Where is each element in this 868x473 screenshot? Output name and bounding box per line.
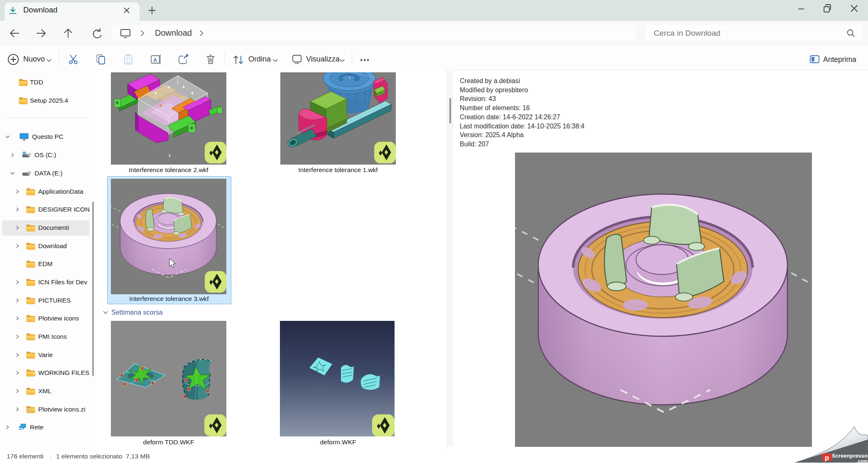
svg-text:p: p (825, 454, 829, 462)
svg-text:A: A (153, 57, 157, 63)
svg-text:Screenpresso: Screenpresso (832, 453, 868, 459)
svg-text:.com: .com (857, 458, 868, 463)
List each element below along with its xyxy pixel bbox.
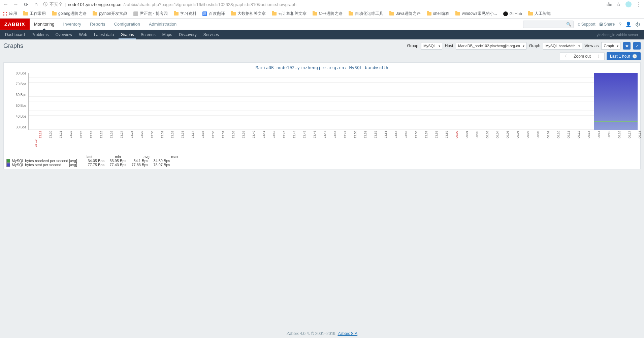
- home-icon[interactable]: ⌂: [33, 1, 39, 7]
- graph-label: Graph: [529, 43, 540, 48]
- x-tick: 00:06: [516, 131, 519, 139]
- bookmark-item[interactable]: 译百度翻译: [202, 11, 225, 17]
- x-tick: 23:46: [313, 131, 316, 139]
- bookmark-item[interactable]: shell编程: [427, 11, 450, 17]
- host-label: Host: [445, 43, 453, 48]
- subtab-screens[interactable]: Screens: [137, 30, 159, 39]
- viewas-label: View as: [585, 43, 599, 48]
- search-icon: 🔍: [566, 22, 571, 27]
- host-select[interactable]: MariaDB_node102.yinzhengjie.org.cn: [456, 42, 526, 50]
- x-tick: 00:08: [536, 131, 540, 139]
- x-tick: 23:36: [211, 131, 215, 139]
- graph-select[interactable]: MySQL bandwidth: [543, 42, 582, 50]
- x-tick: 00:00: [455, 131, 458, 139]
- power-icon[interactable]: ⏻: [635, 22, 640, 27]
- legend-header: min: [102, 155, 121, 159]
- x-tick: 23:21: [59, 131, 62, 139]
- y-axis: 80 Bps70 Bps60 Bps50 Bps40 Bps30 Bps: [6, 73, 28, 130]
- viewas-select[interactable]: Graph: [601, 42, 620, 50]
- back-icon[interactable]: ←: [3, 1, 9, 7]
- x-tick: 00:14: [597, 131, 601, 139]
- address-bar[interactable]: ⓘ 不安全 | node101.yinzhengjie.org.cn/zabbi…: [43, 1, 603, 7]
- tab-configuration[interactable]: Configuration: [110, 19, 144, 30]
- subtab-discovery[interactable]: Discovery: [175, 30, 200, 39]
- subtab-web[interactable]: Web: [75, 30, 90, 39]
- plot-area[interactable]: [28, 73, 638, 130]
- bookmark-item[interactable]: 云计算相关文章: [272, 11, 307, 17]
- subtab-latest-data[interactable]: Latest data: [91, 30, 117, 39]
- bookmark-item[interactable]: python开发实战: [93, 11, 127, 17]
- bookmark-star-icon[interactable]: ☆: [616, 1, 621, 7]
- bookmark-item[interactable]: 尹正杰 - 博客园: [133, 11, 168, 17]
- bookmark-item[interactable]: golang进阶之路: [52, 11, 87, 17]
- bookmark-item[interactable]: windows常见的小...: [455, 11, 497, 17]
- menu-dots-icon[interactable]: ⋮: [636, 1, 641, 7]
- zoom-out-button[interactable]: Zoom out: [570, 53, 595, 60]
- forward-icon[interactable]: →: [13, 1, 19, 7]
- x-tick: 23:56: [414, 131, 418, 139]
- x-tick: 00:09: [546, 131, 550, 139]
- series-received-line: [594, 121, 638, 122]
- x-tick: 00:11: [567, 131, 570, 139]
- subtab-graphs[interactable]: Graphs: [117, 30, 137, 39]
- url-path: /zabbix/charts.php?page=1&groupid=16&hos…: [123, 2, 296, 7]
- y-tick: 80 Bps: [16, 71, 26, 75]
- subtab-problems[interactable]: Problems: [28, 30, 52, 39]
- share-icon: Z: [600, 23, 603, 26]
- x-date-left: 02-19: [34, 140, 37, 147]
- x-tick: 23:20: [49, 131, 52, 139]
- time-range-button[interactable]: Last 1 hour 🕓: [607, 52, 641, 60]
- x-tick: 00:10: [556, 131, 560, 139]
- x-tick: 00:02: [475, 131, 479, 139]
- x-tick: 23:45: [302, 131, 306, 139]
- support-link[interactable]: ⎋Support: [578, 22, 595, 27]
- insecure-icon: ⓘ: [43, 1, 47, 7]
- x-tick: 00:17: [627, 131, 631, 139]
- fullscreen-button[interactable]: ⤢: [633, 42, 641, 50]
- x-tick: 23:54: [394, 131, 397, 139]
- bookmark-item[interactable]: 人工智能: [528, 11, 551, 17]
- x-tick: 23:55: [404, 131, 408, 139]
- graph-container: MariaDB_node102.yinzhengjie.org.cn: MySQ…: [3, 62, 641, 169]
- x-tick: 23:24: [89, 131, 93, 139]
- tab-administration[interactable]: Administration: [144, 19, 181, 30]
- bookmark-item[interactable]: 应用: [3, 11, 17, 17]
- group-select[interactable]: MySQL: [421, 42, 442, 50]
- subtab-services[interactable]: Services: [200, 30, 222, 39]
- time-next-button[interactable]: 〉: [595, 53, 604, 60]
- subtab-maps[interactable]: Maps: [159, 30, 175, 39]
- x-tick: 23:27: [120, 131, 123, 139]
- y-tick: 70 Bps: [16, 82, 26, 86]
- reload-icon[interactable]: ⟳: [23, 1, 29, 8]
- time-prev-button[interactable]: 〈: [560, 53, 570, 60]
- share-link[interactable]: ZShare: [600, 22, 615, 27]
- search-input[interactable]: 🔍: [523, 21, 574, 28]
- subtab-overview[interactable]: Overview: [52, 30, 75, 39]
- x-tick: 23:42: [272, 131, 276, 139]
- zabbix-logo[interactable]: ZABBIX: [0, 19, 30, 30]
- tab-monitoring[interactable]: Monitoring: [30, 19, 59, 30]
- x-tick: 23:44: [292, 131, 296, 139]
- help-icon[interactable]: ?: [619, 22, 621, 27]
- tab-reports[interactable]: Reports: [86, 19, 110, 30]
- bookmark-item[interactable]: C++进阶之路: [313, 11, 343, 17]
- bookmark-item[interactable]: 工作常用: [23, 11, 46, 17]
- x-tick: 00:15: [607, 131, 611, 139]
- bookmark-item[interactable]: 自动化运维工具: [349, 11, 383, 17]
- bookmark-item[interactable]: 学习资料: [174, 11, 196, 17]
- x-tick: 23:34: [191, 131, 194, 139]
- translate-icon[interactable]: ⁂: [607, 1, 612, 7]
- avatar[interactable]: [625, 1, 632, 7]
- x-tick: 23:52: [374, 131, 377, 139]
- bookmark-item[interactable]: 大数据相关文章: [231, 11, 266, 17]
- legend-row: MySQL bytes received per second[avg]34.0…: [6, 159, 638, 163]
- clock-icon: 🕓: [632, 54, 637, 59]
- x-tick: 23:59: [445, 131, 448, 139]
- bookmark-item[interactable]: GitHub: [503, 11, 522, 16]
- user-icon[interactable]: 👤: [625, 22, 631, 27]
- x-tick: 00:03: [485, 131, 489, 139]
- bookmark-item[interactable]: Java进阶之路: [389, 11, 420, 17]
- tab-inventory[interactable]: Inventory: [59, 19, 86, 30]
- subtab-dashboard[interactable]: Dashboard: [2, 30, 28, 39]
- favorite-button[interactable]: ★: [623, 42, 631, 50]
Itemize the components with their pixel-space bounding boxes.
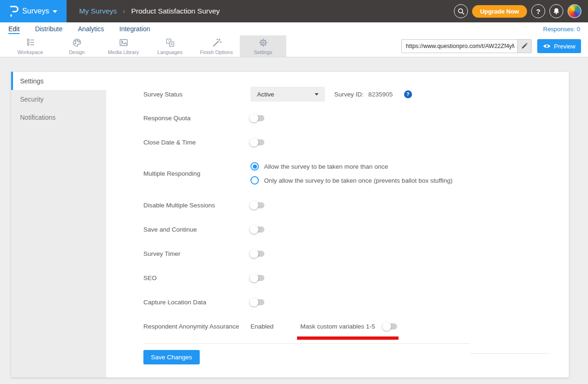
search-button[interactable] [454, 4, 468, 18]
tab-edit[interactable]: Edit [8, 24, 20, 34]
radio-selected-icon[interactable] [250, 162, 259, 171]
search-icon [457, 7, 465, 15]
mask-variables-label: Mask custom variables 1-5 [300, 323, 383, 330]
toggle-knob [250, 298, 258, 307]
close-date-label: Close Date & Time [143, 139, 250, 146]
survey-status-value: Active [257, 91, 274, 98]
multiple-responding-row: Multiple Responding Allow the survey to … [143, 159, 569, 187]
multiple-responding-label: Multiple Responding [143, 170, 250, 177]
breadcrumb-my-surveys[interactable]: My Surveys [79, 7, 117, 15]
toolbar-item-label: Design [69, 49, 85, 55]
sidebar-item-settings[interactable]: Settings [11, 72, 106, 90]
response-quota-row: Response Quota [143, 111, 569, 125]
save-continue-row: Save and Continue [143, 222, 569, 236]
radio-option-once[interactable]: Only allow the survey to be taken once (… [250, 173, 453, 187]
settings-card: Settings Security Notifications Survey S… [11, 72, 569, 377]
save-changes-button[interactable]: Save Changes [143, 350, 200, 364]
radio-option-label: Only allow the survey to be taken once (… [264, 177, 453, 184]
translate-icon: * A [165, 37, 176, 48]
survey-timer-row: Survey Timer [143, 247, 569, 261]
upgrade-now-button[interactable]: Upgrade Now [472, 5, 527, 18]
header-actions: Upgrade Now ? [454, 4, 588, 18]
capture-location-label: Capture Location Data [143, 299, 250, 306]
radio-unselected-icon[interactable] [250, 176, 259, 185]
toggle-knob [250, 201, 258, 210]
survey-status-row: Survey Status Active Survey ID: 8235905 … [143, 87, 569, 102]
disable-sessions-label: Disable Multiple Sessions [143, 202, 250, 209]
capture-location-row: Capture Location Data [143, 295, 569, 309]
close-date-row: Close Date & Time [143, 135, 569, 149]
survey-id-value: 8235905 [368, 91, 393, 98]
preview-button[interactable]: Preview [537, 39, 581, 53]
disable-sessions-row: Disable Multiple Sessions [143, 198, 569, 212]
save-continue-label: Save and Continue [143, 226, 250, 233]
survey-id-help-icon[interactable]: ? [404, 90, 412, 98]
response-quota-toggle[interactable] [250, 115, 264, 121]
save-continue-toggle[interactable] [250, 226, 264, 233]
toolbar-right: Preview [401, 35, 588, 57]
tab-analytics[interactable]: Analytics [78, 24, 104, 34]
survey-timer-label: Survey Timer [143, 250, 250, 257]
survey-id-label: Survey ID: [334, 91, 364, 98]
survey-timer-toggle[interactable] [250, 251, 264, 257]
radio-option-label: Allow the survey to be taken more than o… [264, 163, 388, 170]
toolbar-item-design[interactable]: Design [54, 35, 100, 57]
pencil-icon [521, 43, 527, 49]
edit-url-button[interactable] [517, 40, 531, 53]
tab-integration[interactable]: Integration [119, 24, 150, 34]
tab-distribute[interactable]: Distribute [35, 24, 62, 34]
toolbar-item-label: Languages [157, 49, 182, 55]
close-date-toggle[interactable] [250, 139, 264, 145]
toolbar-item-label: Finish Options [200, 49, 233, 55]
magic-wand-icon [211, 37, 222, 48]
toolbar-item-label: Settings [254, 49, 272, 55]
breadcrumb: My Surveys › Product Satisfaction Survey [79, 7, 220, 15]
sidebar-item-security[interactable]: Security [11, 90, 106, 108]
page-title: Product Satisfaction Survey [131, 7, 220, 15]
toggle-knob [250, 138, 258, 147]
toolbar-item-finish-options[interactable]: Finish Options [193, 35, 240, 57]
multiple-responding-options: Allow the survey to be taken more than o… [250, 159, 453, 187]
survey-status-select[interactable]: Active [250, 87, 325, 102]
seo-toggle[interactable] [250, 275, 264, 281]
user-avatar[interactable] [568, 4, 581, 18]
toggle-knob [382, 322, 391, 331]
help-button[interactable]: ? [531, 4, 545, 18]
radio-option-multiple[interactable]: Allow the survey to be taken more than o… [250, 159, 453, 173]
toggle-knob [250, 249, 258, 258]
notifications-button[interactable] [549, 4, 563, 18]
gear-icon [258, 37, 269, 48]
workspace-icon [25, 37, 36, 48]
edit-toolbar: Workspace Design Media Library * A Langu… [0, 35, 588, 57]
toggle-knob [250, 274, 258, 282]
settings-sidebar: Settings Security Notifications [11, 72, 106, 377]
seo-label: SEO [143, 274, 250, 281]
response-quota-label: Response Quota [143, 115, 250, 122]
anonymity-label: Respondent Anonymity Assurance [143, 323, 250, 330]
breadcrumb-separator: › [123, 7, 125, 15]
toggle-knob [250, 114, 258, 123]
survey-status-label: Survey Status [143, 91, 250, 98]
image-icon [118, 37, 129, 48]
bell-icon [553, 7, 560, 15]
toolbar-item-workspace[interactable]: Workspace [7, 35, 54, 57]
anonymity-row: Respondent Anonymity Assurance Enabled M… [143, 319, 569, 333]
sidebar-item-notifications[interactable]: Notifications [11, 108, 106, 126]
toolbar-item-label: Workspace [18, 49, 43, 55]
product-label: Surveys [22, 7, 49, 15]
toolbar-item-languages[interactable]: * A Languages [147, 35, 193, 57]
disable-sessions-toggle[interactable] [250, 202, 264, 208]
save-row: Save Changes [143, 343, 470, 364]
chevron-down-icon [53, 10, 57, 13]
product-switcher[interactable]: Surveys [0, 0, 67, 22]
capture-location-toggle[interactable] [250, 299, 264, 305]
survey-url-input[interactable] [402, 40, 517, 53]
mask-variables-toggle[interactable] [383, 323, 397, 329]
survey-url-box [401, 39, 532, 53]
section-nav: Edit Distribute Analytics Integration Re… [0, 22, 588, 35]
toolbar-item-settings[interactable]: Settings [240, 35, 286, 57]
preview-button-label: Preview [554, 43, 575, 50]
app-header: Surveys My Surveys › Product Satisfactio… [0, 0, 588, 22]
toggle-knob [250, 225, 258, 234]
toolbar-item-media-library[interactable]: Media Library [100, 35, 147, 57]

§ **Exercise details**: Every line above that carries the string "share" should be copied.

§ **Answer to the exercise**:
- share-icon: Z: [600, 23, 603, 26]
- share-link[interactable]: ZShare: [600, 22, 615, 27]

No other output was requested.